Feast of the Conversion of Saint Paul, Apostle
(Acts 22:3-16; Mark 16:15-18)
In one sense St. Paul’s “conversion” was not much of a change. He never converted from being bad to being good. He went from zealously working for God as a Jewish inquisitor to zealously working for God as a Christian missionary. There certainly was, however, a change of perspective. He previously perceived Jesus Christ as his enemy. After his encounter with Christ, Paul recognized him as his Lord. We should see ourselves being called to a similar conversion.
Catholics have looked down on Christians of other traditions – Protestants, Evangelicals, even Orthodox – as lost souls. They have thought that it almost impossible that any non-Catholic find eternal life. Protestants especially have harbored like doubts about Catholics. They considered Catholics as superstitiously relying on the sacraments rather than making every effort to live righteously. The “Week of Christian Unity,” which ends today, affords all Christian communities opportunity to view one another more fairly.

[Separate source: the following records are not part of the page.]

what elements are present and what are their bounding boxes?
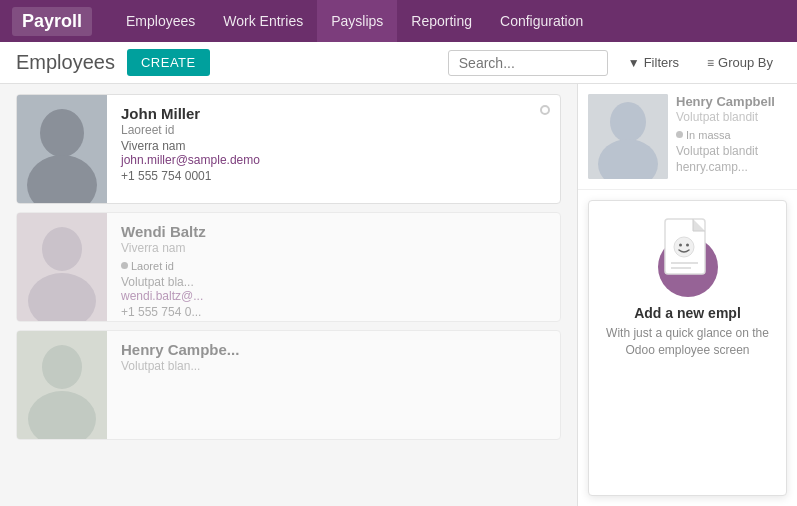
groupby-label: Group By (718, 55, 773, 70)
main-content: John Miller Laoreet id Viverra nam john.… (0, 84, 797, 506)
svg-point-7 (42, 345, 82, 389)
employee-detail: Viverra nam (121, 139, 546, 153)
nav-payslips[interactable]: Payslips (317, 0, 397, 42)
svg-point-4 (42, 227, 82, 271)
tag-dot (676, 131, 683, 138)
nav-work-entries[interactable]: Work Entries (209, 0, 317, 42)
svg-point-1 (40, 109, 84, 157)
tag-dot (121, 262, 128, 269)
add-employee-tooltip: Add a new empl With just a quick glance … (588, 200, 787, 496)
employee-avatar (17, 95, 107, 203)
filters-label: Filters (644, 55, 679, 70)
document-icon (653, 217, 723, 297)
employee-detail2: Volutpat bla... (121, 275, 546, 289)
employee-avatar (17, 331, 107, 439)
add-employee-title: Add a new empl (605, 305, 770, 321)
employee-subtitle: Viverra nam (121, 241, 546, 255)
create-button[interactable]: CREATE (127, 49, 210, 76)
employee-info: Wendi Baltz Viverra nam Laoret id Volutp… (107, 213, 560, 321)
nav-reporting[interactable]: Reporting (397, 0, 486, 42)
nav-employees[interactable]: Employees (112, 0, 209, 42)
employee-email: wendi.baltz@... (121, 289, 546, 303)
subheader-left: Employees CREATE (16, 49, 210, 76)
employee-name: Henry Campbe... (121, 341, 546, 358)
employee-info: John Miller Laoreet id Viverra nam john.… (107, 95, 560, 203)
henry-subtitle: Volutpat blandit (676, 110, 787, 124)
table-row[interactable]: Henry Campbe... Volutpat blan... (16, 330, 561, 440)
table-row[interactable]: John Miller Laoreet id Viverra nam john.… (16, 94, 561, 204)
table-row[interactable]: Wendi Baltz Viverra nam Laoret id Volutp… (16, 212, 561, 322)
employee-tag: Laoret id (121, 260, 174, 272)
page-title: Employees (16, 51, 115, 74)
groupby-icon: ≡ (707, 56, 714, 70)
svg-point-10 (610, 102, 646, 142)
subheader: Employees CREATE ▼ Filters ≡ Group By (0, 42, 797, 84)
henry-right-card[interactable]: Henry Campbell Volutpat blandit In massa… (578, 84, 797, 190)
subheader-right: ▼ Filters ≡ Group By (448, 50, 781, 76)
right-panel: Henry Campbell Volutpat blandit In massa… (577, 84, 797, 506)
employee-subtitle: Laoreet id (121, 123, 546, 137)
search-input[interactable] (448, 50, 608, 76)
henry-detail1: Volutpat blandit (676, 144, 787, 158)
employee-email: john.miller@sample.demo (121, 153, 546, 167)
svg-point-17 (679, 244, 682, 247)
nav-configuration[interactable]: Configuration (486, 0, 597, 42)
employee-name: John Miller (121, 105, 546, 122)
employee-avatar (17, 213, 107, 321)
add-employee-desc: With just a quick glance on the Odoo emp… (605, 325, 770, 359)
filter-icon: ▼ (628, 56, 640, 70)
filters-button[interactable]: ▼ Filters (620, 51, 687, 74)
svg-point-18 (686, 244, 689, 247)
doc-svg (663, 217, 713, 282)
henry-right-info: Henry Campbell Volutpat blandit In massa… (676, 94, 787, 179)
henry-detail2: henry.camp... (676, 160, 787, 174)
employee-name: Wendi Baltz (121, 223, 546, 240)
employee-info: Henry Campbe... Volutpat blan... (107, 331, 560, 439)
navbar: Payroll Employees Work Entries Payslips … (0, 0, 797, 42)
employee-subtitle: Volutpat blan... (121, 359, 546, 373)
brand-logo: Payroll (12, 7, 92, 36)
employee-phone: +1 555 754 0001 (121, 169, 546, 183)
group-by-button[interactable]: ≡ Group By (699, 51, 781, 74)
status-dot (540, 105, 550, 115)
employee-card-list: John Miller Laoreet id Viverra nam john.… (0, 84, 577, 506)
svg-point-16 (674, 237, 694, 257)
henry-avatar (588, 94, 668, 179)
tag-label: In massa (686, 129, 731, 141)
tag-text: Laoret id (131, 260, 174, 272)
employee-phone: +1 555 754 0... (121, 305, 546, 319)
henry-name: Henry Campbell (676, 94, 787, 109)
henry-tag: In massa (676, 129, 731, 141)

When we do so, we will find differing strengths and weaknesses. Many Protestants have a profound knowledge of Scripture with which we come to know Christ. The Orthodox have retained an exalted sense of God as transcendent with power and majesty over all. Catholics have the pope, the primary sign of the apostolic faith and succession. We need all these values to find salvation among those who make rock stars or athletes their gods and satisfying sensual desire as their chief hope.